The "Big Bird" was a local icon with it's ten foot chicken on the roof. It had formally been a KOA campground and was slowly converted into the eclectic little spot that it was. Wooden picnic tables filled the main dining hall. Rolls of paper towels on the table with sqeeze bottles of BBQ sauce. The broasters lined the back of the kitchen wall pumping out chicken after chicken. A bank of microwaves reheated the succuletn ribs that had cooked in a pressure smoker. They were SO SO good. We went through 1200 pounds of chicken, 1100 pounds of pork ribs and 800 pounds of beef ribs a week. Plus burgers, homemade JoJo's, made in the shower room of the old KOA with our army potato peeler. We peeled the fat off the chickens, so the flavor would be true and stay crisp longer. It was all locals who worked there. Girls and single moms trying to make a living. The locals came in to eat chicken and ribs. They would get coveredin sauce. When I got there I was introduced to most all of them. They shook my hand covered in saice and I shook back. This was a small town. The paper was full of articles about the neighbors and who se car was left where overnight. Whose pets got out and who was heard fighting with who. Kind of a Mayberry Twilight Zone. We tried to change the menu a bit, to offer new choices and make it a profitable venture. We moved upstairs to save money and worked seven days a week. We took no paycheck for the entire time I was there. Not quite what I had imagined. Another learning experience. But at what price. Valarie left to go to summer camp fed up with the losses and sacrifices she had made. But I had to follow my dream.
"Never live above your restaurant if you sell fried chicken.
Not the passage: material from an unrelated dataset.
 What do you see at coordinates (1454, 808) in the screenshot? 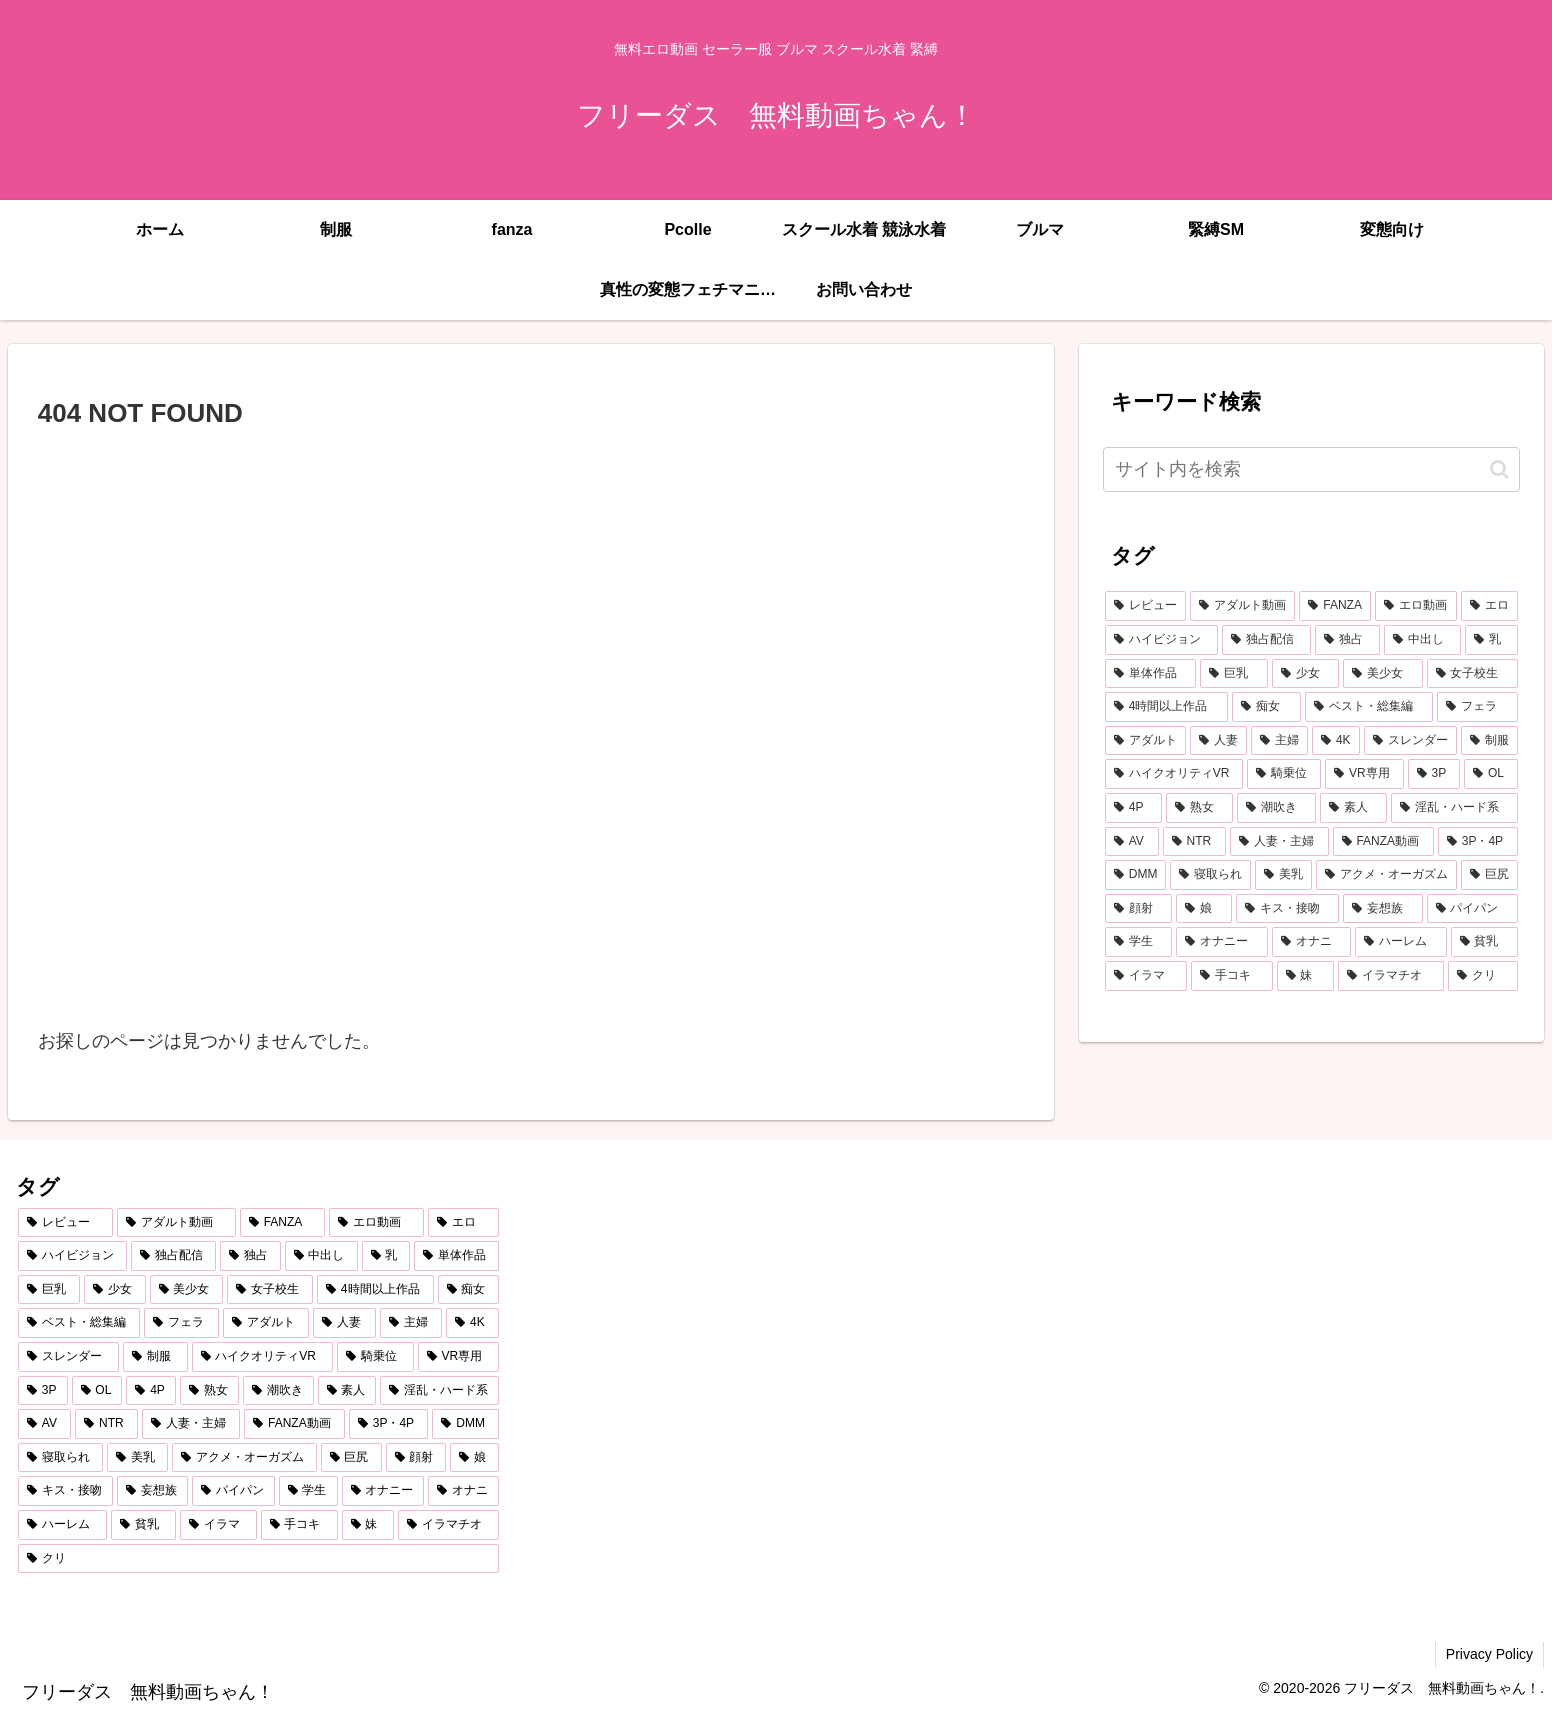
I see `[淫乱・ハード系 (518個の項目)]` at bounding box center [1454, 808]. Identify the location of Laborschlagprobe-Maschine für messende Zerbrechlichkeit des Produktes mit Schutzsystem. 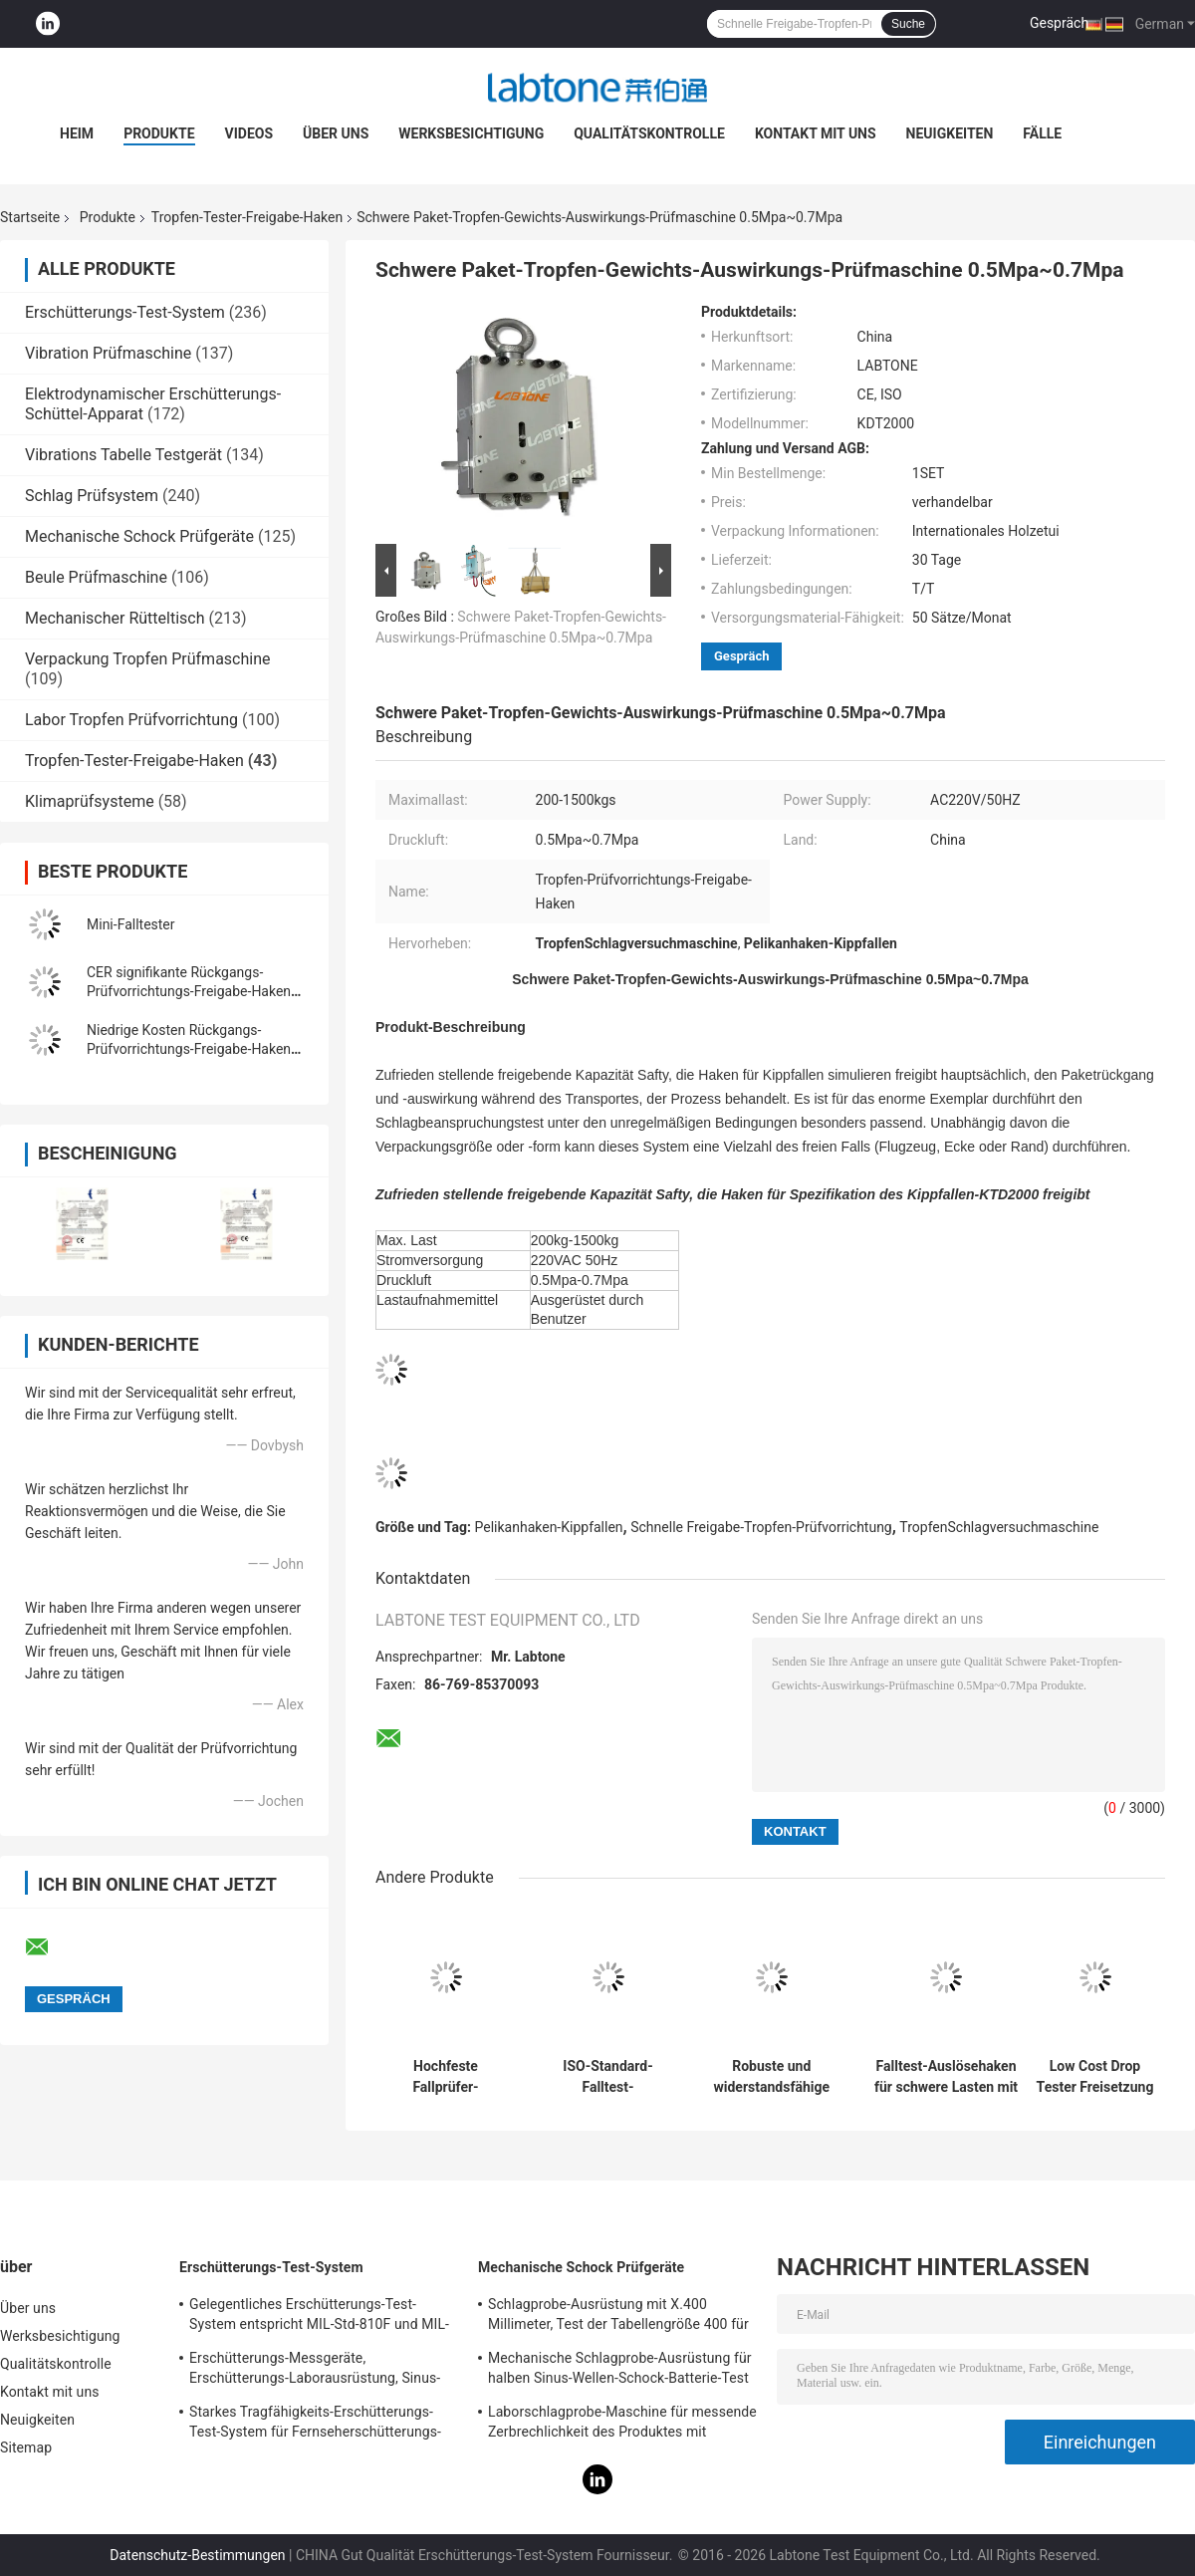
(622, 2425).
Everything you own will smell like it." How's that for a bit of wisdom.
We had a great address though: Big Bird Foods - 13210 Big Bird Ln
It was late summer and I had picked some local huckelberries to make strudels. I came in and found Rich making them. I was so mad that he would use my berries for his strudel. We had a fight and he bought me out before the end of it. The stress had finally cracked us both. We had been super close friends for over 3 years and a strudel destoryed that.It was the end of the road for me and Val at the Big Bird.
I moved out of the building and into a small trailer on the campground. I bought a rebuilt VW Baja and began to fix it. Valarie returned after camp and we packed up our stuff and towed the VW up to Sandpoint to stay with her mom until we could afford a place to rent. I had found a job that I would start as soon as I got there. It was a French bistro, was this going to be the dream?